Bracketed by two ice ages, the Cambrian period produced some strange creatures. Among them were seafloor-dwelling predatory sandworms. Armed with a nasty collection of teeth and curved spines, they were seemingly straight out of the movie Dune, except they were only an inch or two long.
Now, a team of scientists has discovered a new species of these Selkirkia worms that existed 25 million years later than expected.
A conveyor belt of fangs and teeth
Selkirkia worms were a common predator roughly 500 million years ago during the Cambrian period.
“If you were a small invertebrate coming across them, it would have been your worst nightmare,” study co-author Karma Nanglu told the New York Times. “It’s like being engulfed by a conveyor belt of fangs and teeth.”

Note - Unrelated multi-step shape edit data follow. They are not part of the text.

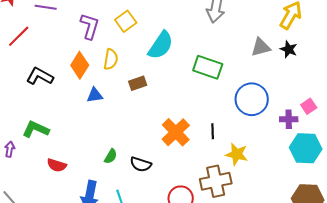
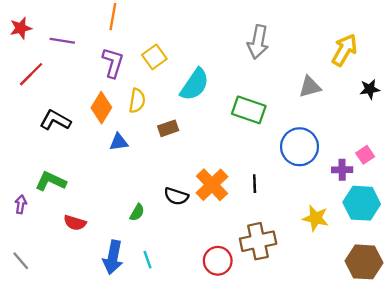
black star: (289, 49) -> (370, 89), moved, turned -30
yellow star: (237, 154) -> (316, 218), moved
black semicircle: (141, 164) -> (176, 196), moved

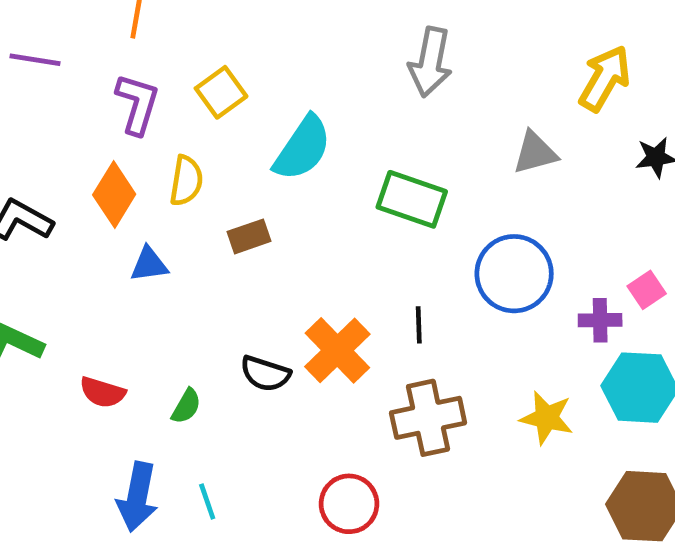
black line: (255, 184) -> (419, 325), moved
red semicircle: (75, 223) -> (103, 392), moved
brown cross: (258, 241) -> (428, 418), moved

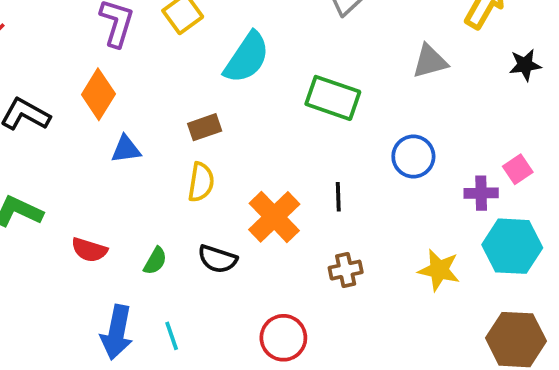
yellow semicircle: (186, 181) -> (201, 182), moved
blue circle: (514, 274) -> (413, 156), size x0.7
black semicircle: (265, 374) -> (217, 259), moved
brown cross: (428, 418) -> (346, 270), size x0.6

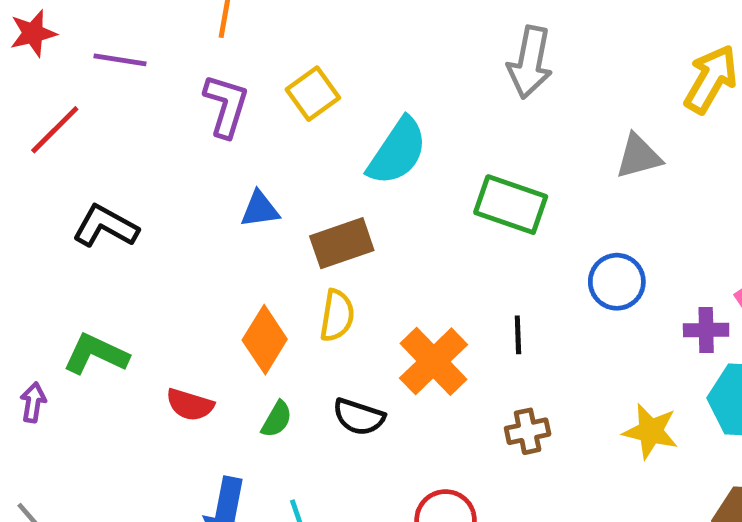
orange diamond: (98, 94) -> (265, 340), moved
brown rectangle: (205, 127) -> (342, 243), size x1.4
blue triangle: (126, 149) -> (260, 209), moved

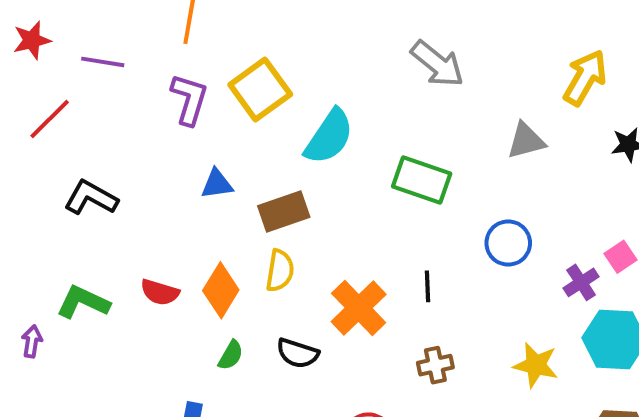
gray arrow: (530, 62) -> (437, 64), turned -62
yellow square: (313, 94) -> (260, 89), size x1.4
purple cross: (706, 330) -> (581, 282), turned -32
red semicircle: (190, 405) -> (160, 292), moved

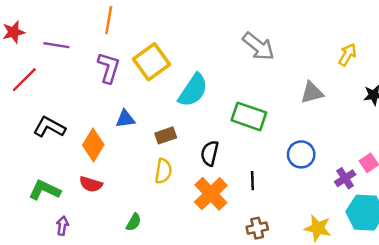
yellow arrow: (585, 78) -> (347, 55), size x0.7
brown rectangle: (284, 212) -> (166, 135), size x0.7
orange diamond: (221, 290) -> (93, 145), moved
purple arrow: (32, 341) -> (62, 226), moved
black semicircle: (298, 353) -> (210, 153), moved, turned 85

The worms formed cone-shaped tubes around their bodies from material secreted by the worm. The tubes were likely defensive but may have become a hindrance when free-swimming predators emerged at the end of the Cambrian Explosion. It forced the worms to either evolve or go extinct.
A true survivor
The worms disappeared from the fossil record until Nanglu and his team stumbled on some interesting fossils stored in Harvard’s Museum of Comparative Zoology. While examining samples extracted from Morocco’s Fezouata Formation, they spotted some fossils that looked extremely similar to Selkirkia worms, only 25 million years out of place.
After analyzing the fossils, they determined this was a new species of Selkirkia worm. The team has named the species tsering, from the Tibetan for “long life.” The discovery shows that these predatory worms survived the end of the Cambrian Explosion and well into the early Ordovician period. They were finally outcompeted in an increasingly diverse ocean ecosystem.